The scariest word: Alone

I wrote an article this week for one of my freelance gigs about loneliness. It's a tricky emotion. We all experience it at one time or another, and yet when we are in it, it makes us feel isolated, like no one else could possibly understand. 

Alone, might just be the thing we are most afraid of. 

One of my childrens' familiar complaints is, "Mama! I'm alone in here!" No matter where I go, they pick up their legos or building blocks and move to wherever I am, like little moons unable to escape my gravitational pull. They orbit around me. 
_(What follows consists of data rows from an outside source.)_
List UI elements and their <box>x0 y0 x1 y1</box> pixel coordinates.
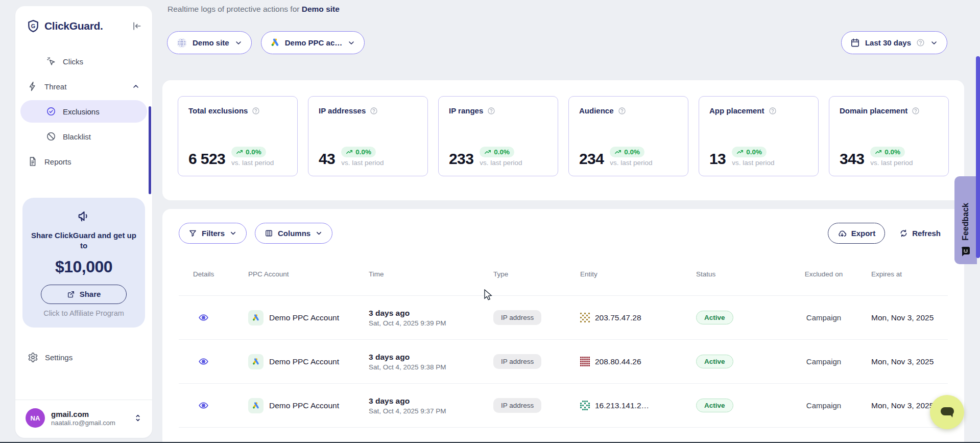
sidebar-item-clicks[interactable]: Clicks <box>20 50 147 73</box>
page-title: Realtime logs of protective actions for … <box>168 5 340 14</box>
sidebar-item-exclusions[interactable]: Exclusions <box>20 100 147 123</box>
help-circle-icon <box>916 38 925 47</box>
funnel-icon <box>188 229 197 238</box>
collapse-sidebar-icon[interactable] <box>132 21 142 31</box>
stat-value: 343 <box>840 151 864 167</box>
col-header-status: Status <box>696 270 797 278</box>
help-circle-icon[interactable] <box>252 107 260 115</box>
site-selector[interactable]: Demo site <box>167 31 252 54</box>
stat-card-ip-ranges: IP ranges 233 0.0% vs. last period <box>438 96 558 176</box>
chat-launcher-button[interactable] <box>930 395 964 429</box>
share-button-label: Share <box>80 290 101 298</box>
chevrons-up-down-icon[interactable] <box>134 413 142 423</box>
time-relative: 3 days ago <box>369 397 493 406</box>
time-relative: 3 days ago <box>369 309 493 318</box>
google-ads-icon <box>248 354 264 369</box>
table-row: Demo PPC Account 3 days ago Sat, Oct 4, … <box>179 383 948 427</box>
entity-value: 16.213.141.2… <box>595 401 649 410</box>
delta-badge: 0.0% <box>610 147 644 157</box>
svg-text:G: G <box>31 23 35 29</box>
logs-panel: Filters Columns <box>162 209 964 443</box>
delta-value: 0.0% <box>885 148 900 156</box>
user-account[interactable]: NA gmail.com naatali.ro@gmail.com <box>15 400 152 438</box>
details-eye-icon[interactable] <box>179 312 248 323</box>
ppc-account-cell: Demo PPC Account <box>248 310 369 325</box>
date-range-value: Last 30 days <box>865 38 911 47</box>
export-button[interactable]: Export <box>828 223 886 244</box>
globe-icon <box>176 37 187 49</box>
col-header-ppc-account: PPC Account <box>248 270 369 278</box>
delta-value: 0.0% <box>494 148 510 156</box>
promo-text: Share ClickGuard and get up to <box>30 230 138 251</box>
sidebar-item-label: Reports <box>44 157 71 166</box>
table-row: 3 days ago <box>179 427 948 443</box>
share-button[interactable]: Share <box>41 285 127 304</box>
entity-value: 208.80.44.26 <box>595 357 641 366</box>
help-circle-icon[interactable] <box>769 107 777 115</box>
trending-up-icon <box>236 149 243 156</box>
help-circle-icon[interactable] <box>912 107 920 115</box>
sidebar-item-label: Exclusions <box>63 107 100 116</box>
main-content: Realtime logs of protective actions for … <box>162 0 964 443</box>
sidebar-item-blacklist[interactable]: Blacklist <box>20 125 147 148</box>
details-eye-icon[interactable] <box>179 400 248 411</box>
sidebar-item-reports[interactable]: Reports <box>20 150 147 173</box>
calendar-icon <box>850 38 860 48</box>
time-absolute: Sat, Oct 4, 2025 9:38 PM <box>369 363 493 371</box>
stat-value: 13 <box>709 151 726 167</box>
delta-caption: vs. last period <box>732 159 774 167</box>
chevron-down-icon <box>347 39 355 47</box>
delta-value: 0.0% <box>746 148 762 156</box>
refresh-button[interactable]: Refresh <box>899 229 941 238</box>
col-header-type: Type <box>493 270 580 278</box>
details-eye-icon[interactable] <box>179 356 248 367</box>
stat-label: IP ranges <box>449 106 483 115</box>
entity-cell: 16.213.141.2… <box>580 401 696 410</box>
col-header-time: Time <box>369 270 493 278</box>
delta-badge: 0.0% <box>732 147 767 157</box>
sidebar-item-settings[interactable]: Settings <box>15 352 152 363</box>
chevron-down-icon <box>234 39 243 47</box>
ppc-account-name: Demo PPC Account <box>269 401 339 410</box>
sidebar-scrollbar[interactable] <box>149 106 151 194</box>
type-cell: IP address <box>493 354 580 369</box>
columns-button[interactable]: Columns <box>255 223 332 244</box>
page-title-prefix: Realtime logs of protective actions for <box>168 5 302 13</box>
feedback-tab[interactable]: Feedback <box>954 176 977 264</box>
help-circle-icon[interactable] <box>370 107 378 115</box>
refresh-button-label: Refresh <box>912 229 941 238</box>
columns-button-label: Columns <box>278 229 310 238</box>
google-ads-icon <box>270 38 280 48</box>
delta-badge: 0.0% <box>480 147 514 157</box>
stat-label: Audience <box>579 106 614 115</box>
user-name: gmail.com <box>51 410 115 418</box>
sidebar-item-threat[interactable]: Threat <box>20 75 147 98</box>
site-selector-value: Demo site <box>193 38 229 47</box>
affiliate-promo-card[interactable]: Share ClickGuard and get up to $10,000 S… <box>22 198 145 328</box>
help-circle-icon[interactable] <box>487 107 495 115</box>
time-cell: 3 days ago Sat, Oct 4, 2025 9:39 PM <box>369 309 493 327</box>
col-header-entity: Entity <box>580 270 696 278</box>
stat-label: IP addresses <box>319 106 366 115</box>
status-badge: Active <box>696 399 733 412</box>
logo: G ClickGuard. <box>15 6 152 33</box>
entity-cell: 208.80.44.26 <box>580 357 696 366</box>
sidebar: G ClickGuard. Clicks Threat <box>15 6 152 438</box>
date-range-selector[interactable]: Last 30 days <box>841 31 947 54</box>
time-cell: 3 days ago Sat, Oct 4, 2025 9:38 PM <box>369 353 493 371</box>
ppc-account-selector[interactable]: Demo PPC ac… <box>261 31 365 54</box>
filters-button[interactable]: Filters <box>179 223 247 244</box>
delta-badge: 0.0% <box>231 147 266 157</box>
delta-caption: vs. last period <box>870 159 913 167</box>
help-circle-icon[interactable] <box>618 107 626 115</box>
time-absolute: Sat, Oct 4, 2025 9:39 PM <box>369 319 493 327</box>
col-header-details: Details <box>179 270 248 278</box>
stat-label: Total exclusions <box>188 106 248 115</box>
chevron-up-icon[interactable] <box>132 82 140 90</box>
page-scrollbar[interactable] <box>976 56 980 258</box>
ppc-account-name: Demo PPC Account <box>269 313 339 322</box>
trending-up-icon <box>484 149 491 156</box>
delta-value: 0.0% <box>624 148 640 156</box>
expires-at-cell: Mon, Nov 3, 2025 <box>851 313 948 322</box>
table-header-row: Details PPC Account Time Type Entity Sta… <box>179 249 948 295</box>
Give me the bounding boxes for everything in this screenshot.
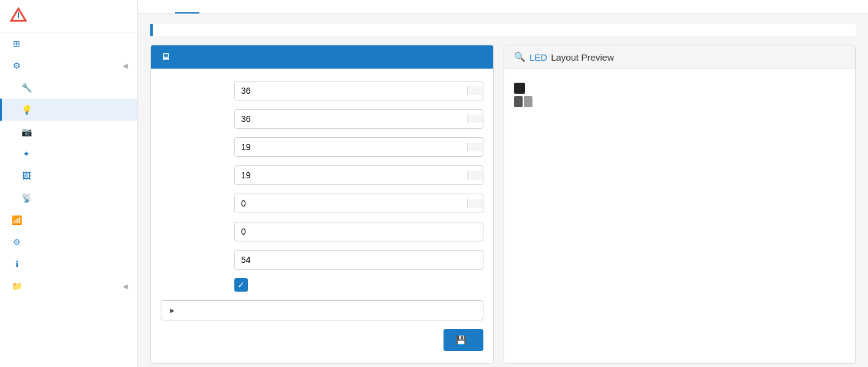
input-group-top [234, 81, 483, 100]
sidebar-item-support[interactable]: ℹ [0, 253, 137, 275]
field-left [161, 137, 483, 157]
field-input-position [161, 250, 483, 270]
sidebar-item-effects[interactable]: ✦ [0, 143, 137, 165]
legend-item-first [514, 83, 845, 94]
preview-body [504, 69, 855, 311]
legend-double-gray [514, 96, 532, 107]
button-row: 💾 [161, 329, 483, 351]
logo-area [0, 0, 137, 32]
logo-icon [10, 7, 27, 25]
led-preview-panel: 🔍 LED Layout Preview [504, 45, 856, 364]
suffix-top [467, 86, 483, 95]
input-left[interactable] [235, 138, 467, 156]
preview-title-led: LED [529, 52, 547, 62]
chevron-down-icon: ◀ [123, 282, 128, 290]
preview-title-rest: Layout Preview [551, 52, 614, 62]
sidebar: ⊞ ⚙ ◀ 🔧 💡 📷 ✦ 🖼 📡 [0, 0, 138, 367]
input-group-gap-length [234, 194, 483, 213]
monitor-icon: 🖥 [161, 51, 171, 62]
input-group-bottom [234, 109, 483, 129]
network-icon: 📡 [21, 193, 31, 203]
input-top[interactable] [235, 81, 467, 100]
legend-gray2 [524, 96, 532, 107]
bulb-icon: 💡 [21, 105, 31, 115]
info-banner [150, 24, 856, 36]
layout-container: 🖥 [150, 45, 856, 364]
tab-bar [138, 0, 868, 14]
field-gap-position [161, 222, 483, 241]
folder-icon: 📁 [12, 281, 21, 291]
sidebar-item-capturing-hardware[interactable]: 📷 [0, 121, 137, 143]
classic-layout-panel: 🖥 [150, 45, 494, 364]
sidebar-item-image-processing[interactable]: 🖼 [0, 165, 137, 187]
sidebar-item-remote-control[interactable]: 📶 [0, 209, 137, 231]
suffix-right [467, 171, 483, 180]
classic-panel-header: 🖥 [151, 45, 493, 69]
sidebar-item-general[interactable]: 🔧 [0, 77, 137, 99]
info-icon: ℹ [12, 259, 21, 269]
input-bottom[interactable] [235, 110, 467, 128]
field-gap-length [161, 194, 483, 213]
sidebar-item-system[interactable]: 📁 ◀ [0, 275, 137, 297]
config-icon: ⚙ [12, 237, 21, 247]
suffix-left [467, 143, 483, 151]
save-icon: 💾 [456, 335, 466, 345]
camera-icon: 📷 [21, 127, 31, 137]
tab-led-layout[interactable] [175, 0, 199, 13]
preview-header: 🔍 LED Layout Preview [504, 45, 855, 69]
legend-item-direction [514, 96, 845, 107]
sidebar-item-configuration[interactable]: ⚙ ◀ [0, 55, 137, 77]
input-gap-position[interactable] [234, 222, 483, 241]
input-group-left [234, 137, 483, 157]
wifi-icon: 📶 [12, 215, 21, 225]
effects-icon: ✦ [21, 149, 31, 159]
main-content: 🖥 [138, 0, 868, 367]
save-layout-button[interactable]: 💾 [444, 329, 483, 351]
chevron-icon: ◀ [123, 62, 128, 70]
legend-gray1 [514, 96, 523, 107]
input-right[interactable] [235, 166, 467, 184]
input-input-position[interactable] [234, 250, 483, 270]
tab-led-controller[interactable] [150, 0, 175, 13]
suffix-bottom [467, 115, 483, 123]
field-bottom [161, 109, 483, 129]
content-area: 🖥 [138, 14, 868, 367]
sidebar-item-led-hardware[interactable]: 💡 [0, 99, 137, 121]
field-right [161, 165, 483, 185]
sidebar-item-effects-configurator[interactable]: ⚙ [0, 231, 137, 253]
legend-color-black [514, 83, 525, 94]
input-gap-length[interactable] [235, 194, 467, 213]
input-group-right [234, 165, 483, 185]
led-canvas [514, 113, 845, 303]
dashboard-icon: ⊞ [12, 39, 21, 48]
field-reverse-direction: ✓ [161, 278, 483, 292]
gear-icon: ⚙ [12, 61, 21, 70]
suffix-gap-length [467, 199, 483, 208]
sidebar-nav: ⊞ ⚙ ◀ 🔧 💡 📷 ✦ 🖼 📡 [0, 32, 137, 367]
wrench-icon: 🔧 [21, 83, 31, 93]
checkbox-reverse-direction[interactable]: ✓ [234, 278, 248, 292]
sidebar-item-dashboard[interactable]: ⊞ [0, 32, 137, 55]
advanced-settings-toggle[interactable] [161, 300, 483, 320]
legend [514, 83, 845, 107]
image-icon: 🖼 [21, 171, 31, 181]
field-top [161, 81, 483, 100]
classic-panel-body: ✓ 💾 [151, 69, 493, 363]
search-icon: 🔍 [514, 51, 526, 62]
sidebar-item-network-services[interactable]: 📡 [0, 187, 137, 209]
When we grow, we are pulled by other forces- friends, relationships, careers. Anything but the limitless expanse of dark space.

To be tethered to something is a comfort. Even Tom Hanks had Wilson. In the midst of aloneness, we have to invent a partner to interact with lest we be sucked up by that black hole of loneliness. 

Even the fear of death, at its heart, is really about being alone; being separated from those we love, being sent into an unknown void. Maybe there is an afterlife, but we still have to venture there alone, leaving those we love behind.

So loneliness- the crushing weight of it, the cold despair- might be the most primal, the most human, of all emotions. 

We are, as science confirms, social creatures. We depend on each other not just for amusement, friendship, or a functioning society, but as a rope pulling us from the quicksand. 

If it's loneliness we fear, then it's connectedness we desire. So that even when we are by ourselves, in an empty house with not even a television to distract us, we might grasp an invisible thread that leads to another being that he will soon be home from work; that she will hear your silent prayer; that love is the rope that can save us from the void.